# Just for Fun - Twin Genders from IVF?



## Jonesbaby19

Hi there ladies :hi:

I hope my thread finds you all well. I'm new to the multiples group! :flower:

I am 14 weeks pregnant, expecting twins from a frozen embryo transfer in August. DH and I feel very blessed and grateful to be expecting again :cloud9:. We have a 20 month old daughter from a fresh IVF cycle we did in 2013. I'm going to be very busy with 3 babies under 25 months! :haha:

We are having our gender scan next weekend and I am so excited to find out what we are having :happydance:. We don't have any gender preferences, we feel blessed to be expecting two healthy babies and will be delighted no matter what the genders are. 

I am curious... What genders are your IVF twins? :) There seems to be some suggestion that FET transfers tend to favour team pink! Where as fresh cycles tend to favour team blue! It has me wondering if there is any truth to this theory? 

Can't wait to find out what we are having. Will be sure to pop back and let you know what we are having once we've had our scan! 

Thanks ladies and have a great day xx


----------



## Ostara84

I'm 20 weeks pregnant with boy/girl twins after a fresh transfer (ICSI). Three separate sonographers have told us we're having one of each so far... But I'm still holding out for the fourth opinion at our 22 week scan on 3 November! Lol.


----------



## messica

Fresh ICSI transfer, fraternal boys :flower:


----------



## oldermom1975

Fresh IVF/ICSI transfer, B/G twins.


----------



## pcsoph2890

Fresh icsi = girl 20 .months (3 frozen from this cycle)

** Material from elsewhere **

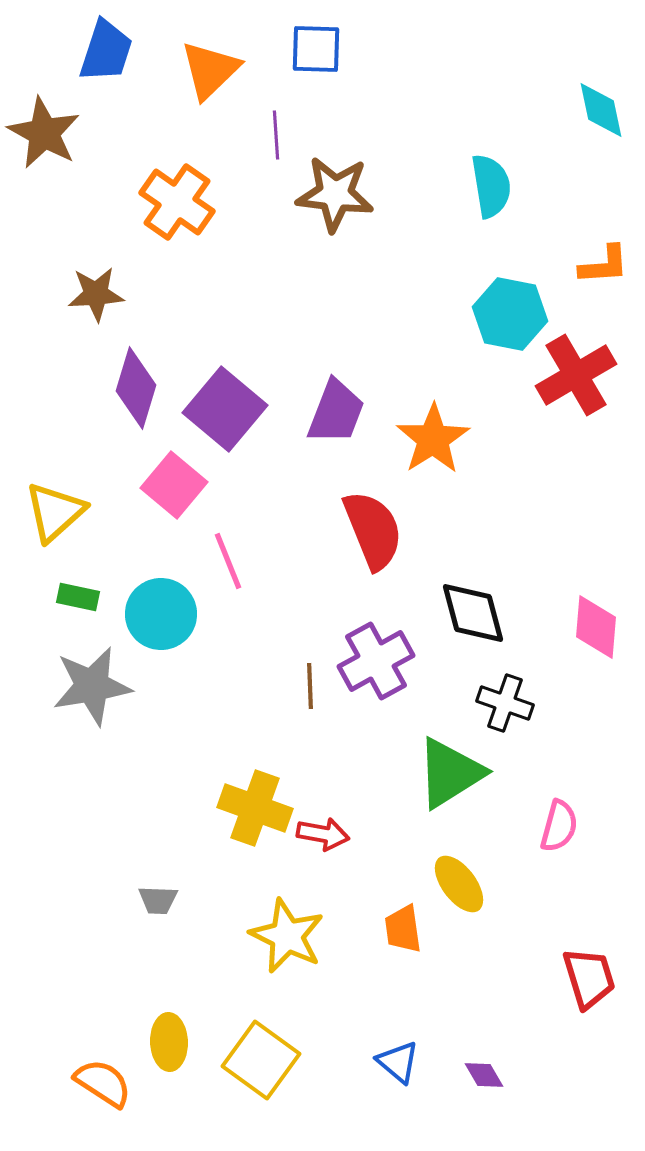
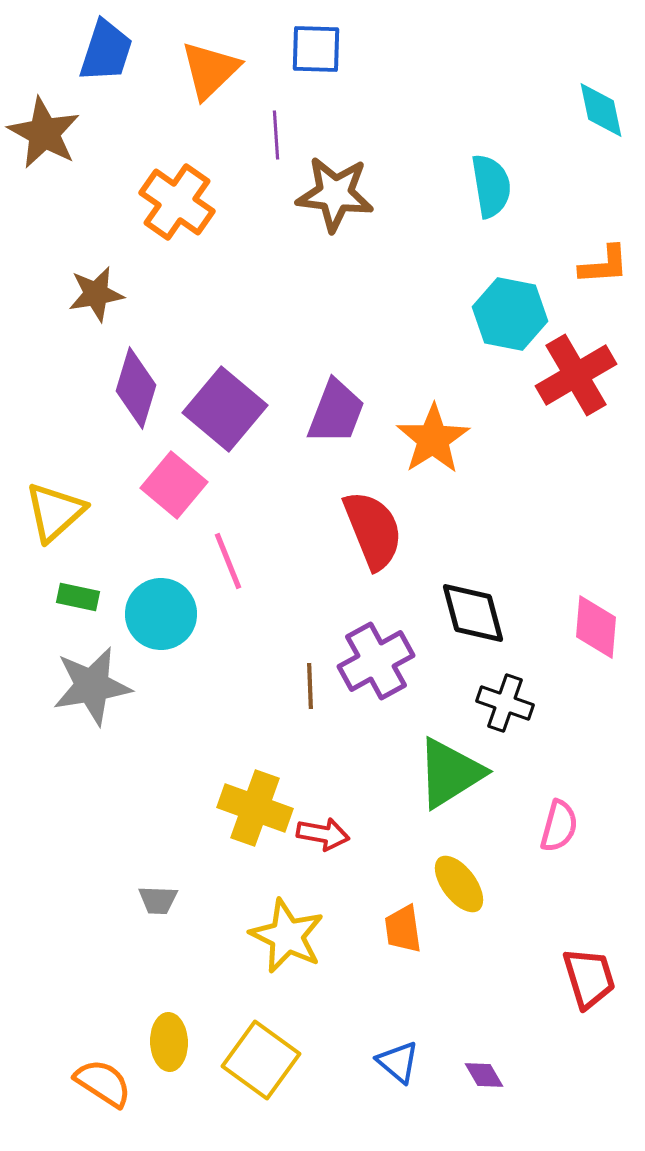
brown star at (96, 294): rotated 6 degrees counterclockwise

Two frozen from cycle above = two boys due officially 16/02/16

Could be all three born on the same day 5th Feb as they say they would t let me go past 38w.... that would be very freaky.

Wasn't expecting boys. Think I was expecting two girls first then boy/girl combo. So it's taken me a while to get my head round having two boys!!!


----------



## Pinkie 33

Congratulations! We didn't find out until they arrived! Fresh IVF/ICSI for us and now we have Thomas and Elsie X


----------



## Stinas

My IVF twins are from a FET....boy/girl. 18 months old today!


----------



## Jonesbaby19

Congratulations ladies on your little ones. I'm so grateful for all your replies! :hugs:

Only 6 sleeps until our gender scan... Can't wait! :wohoo:


----------



## Seoul

Boy/girl twins with FET over here


----------



## ariel01

Congrats, Jonesbaby19! Let us know what you find out from the scan!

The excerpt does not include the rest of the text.